In a clinical trial, Cordyceps powder was provided for 2 weeks to sedentary male subjects who then underwent exhaustive exercise. Exercise tolerance and catecholamine and cortisol levels were compared before and after Cordyceps treatment. Subjects receiving Cordyceps showed improved exercise tolerance, increased levels of epinephrine and norepinephrine, and a slight decrease in cortisol levels. Overall, Cordyceps supplementation appeared to improve energy generation and reduce fatigue (Nagata 2005).

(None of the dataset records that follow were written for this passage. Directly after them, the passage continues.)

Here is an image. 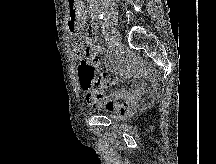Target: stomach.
<instances>
[{"instance_id":"0dacf381","label":"stomach","mask_w":216,"mask_h":164,"mask_svg":"<svg viewBox=\"0 0 216 164\" xmlns=\"http://www.w3.org/2000/svg\"><path fill=\"white\" fill-rule=\"evenodd\" d=\"M69 12H70V14H77L78 11H77V9H70Z\"/></svg>"}]
</instances>
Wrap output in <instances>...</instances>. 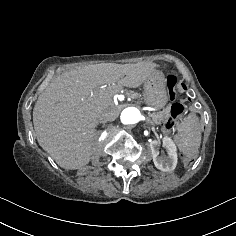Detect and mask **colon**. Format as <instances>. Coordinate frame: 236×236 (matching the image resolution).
<instances>
[{"label":"colon","mask_w":236,"mask_h":236,"mask_svg":"<svg viewBox=\"0 0 236 236\" xmlns=\"http://www.w3.org/2000/svg\"><path fill=\"white\" fill-rule=\"evenodd\" d=\"M176 83L177 79L174 75L167 76L166 89L171 101H174L176 98V92H175ZM183 113H184V105L179 102L173 103V105L171 106L170 115L165 123L166 127L169 129L173 128Z\"/></svg>","instance_id":"1"}]
</instances>
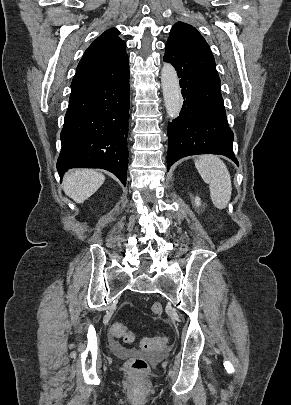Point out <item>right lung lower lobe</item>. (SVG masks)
<instances>
[{
  "instance_id": "1",
  "label": "right lung lower lobe",
  "mask_w": 291,
  "mask_h": 405,
  "mask_svg": "<svg viewBox=\"0 0 291 405\" xmlns=\"http://www.w3.org/2000/svg\"><path fill=\"white\" fill-rule=\"evenodd\" d=\"M130 73L69 99L57 170L102 168L126 185Z\"/></svg>"
}]
</instances>
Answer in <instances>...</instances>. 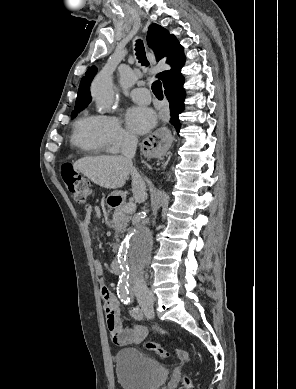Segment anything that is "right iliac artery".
<instances>
[{
    "instance_id": "obj_1",
    "label": "right iliac artery",
    "mask_w": 296,
    "mask_h": 389,
    "mask_svg": "<svg viewBox=\"0 0 296 389\" xmlns=\"http://www.w3.org/2000/svg\"><path fill=\"white\" fill-rule=\"evenodd\" d=\"M118 297L121 299V301L124 304L130 303L131 297L129 295V290L127 287H121L120 289L117 290Z\"/></svg>"
}]
</instances>
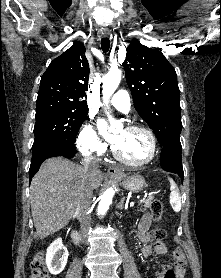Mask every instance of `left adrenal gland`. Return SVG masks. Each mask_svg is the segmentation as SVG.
<instances>
[{"label":"left adrenal gland","instance_id":"1","mask_svg":"<svg viewBox=\"0 0 221 278\" xmlns=\"http://www.w3.org/2000/svg\"><path fill=\"white\" fill-rule=\"evenodd\" d=\"M124 201H125V197H123L121 199V201L119 202V204L117 205L118 209H123L124 208Z\"/></svg>","mask_w":221,"mask_h":278}]
</instances>
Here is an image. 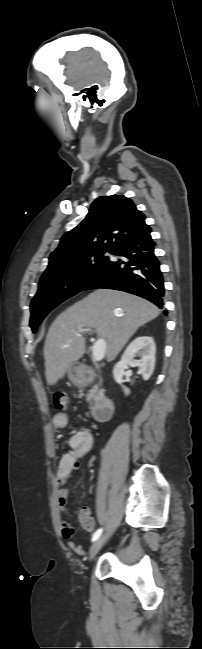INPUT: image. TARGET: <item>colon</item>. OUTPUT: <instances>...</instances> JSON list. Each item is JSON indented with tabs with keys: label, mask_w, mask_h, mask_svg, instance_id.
Returning a JSON list of instances; mask_svg holds the SVG:
<instances>
[{
	"label": "colon",
	"mask_w": 202,
	"mask_h": 649,
	"mask_svg": "<svg viewBox=\"0 0 202 649\" xmlns=\"http://www.w3.org/2000/svg\"><path fill=\"white\" fill-rule=\"evenodd\" d=\"M53 401L56 407L64 409L68 404V395L65 391L55 392L53 395Z\"/></svg>",
	"instance_id": "obj_1"
}]
</instances>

Exposure to chronic stress leads to sustained increases in cortisol levels and deleterious effects on various body systems (Anderson 2008). Schisandra chinensis is traditionally used in East Asia for its anti-stress properties. It was found that Schisandra reduced the levels of corticosterone and glucose and preserved the structure of the adrenal cortex in rats exposed to stress (Sun 2009). Athletes exposed to acute exercise show increased levels of cortisol and nitric oxide (which helps in conducting signals between cells) in the blood and saliva. However, extremely well-trained athletes who are exposed to chronic exercise-related stress do not show such increases. When such subjects are given Schisandra, they start showing increased cortisol and nitric oxide levels, meaning that they further adapted to heavy physical loading. Thus, adaptogens such as Schisandra may increase the ability of the body to respond to stress stimuli (Panossian 2003).